*Records:*
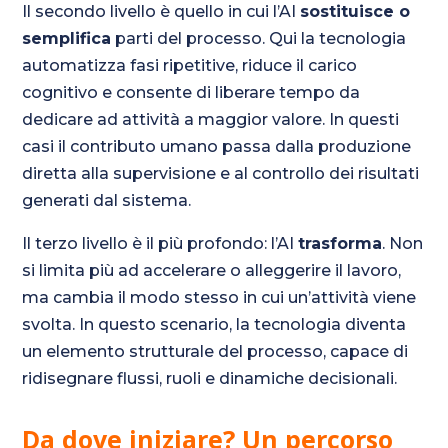
Il secondo livello è quello in cui l’AI
sostituisce o
semplifica
parti del processo. Qui la tecnologia
automatizza fasi ripetitive, riduce il carico
cognitivo e consente di liberare tempo da
dedicare ad attività a maggior valore. In questi
casi il contributo umano passa dalla produzione
diretta alla supervisione e al controllo dei risultati
generati dal sistema.
Il terzo livello è il più profondo: l’AI
trasforma
. Non
si limita più ad accelerare o alleggerire il lavoro,
ma cambia il modo stesso in cui un’attività viene
svolta. In questo scenario, la tecnologia diventa
un elemento strutturale del processo, capace di
ridisegnare flussi, ruoli e dinamiche decisionali.
Da dove iniziare? Un percorso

*Exercise requirements:* Each record above goes into the copy unchanged; the pictures do not.

*Reply to the exercise:*
Il secondo livello è quello in cui l’AI
sostituisce o
semplifica
parti del processo. Qui la tecnologia
automatizza fasi ripetitive, riduce il carico
cognitivo e consente di liberare tempo da
dedicare ad attività a maggior valore. In questi
casi il contributo umano passa dalla produzione
diretta alla supervisione e al controllo dei risultati
generati dal sistema.
Il terzo livello è il più profondo: l’AI
trasforma
. Non
si limita più ad accelerare o alleggerire il lavoro,
ma cambia il modo stesso in cui un’attività viene
svolta. In questo scenario, la tecnologia diventa
un elemento strutturale del processo, capace di
ridisegnare flussi, ruoli e dinamiche decisionali.
Da dove iniziare? Un percorso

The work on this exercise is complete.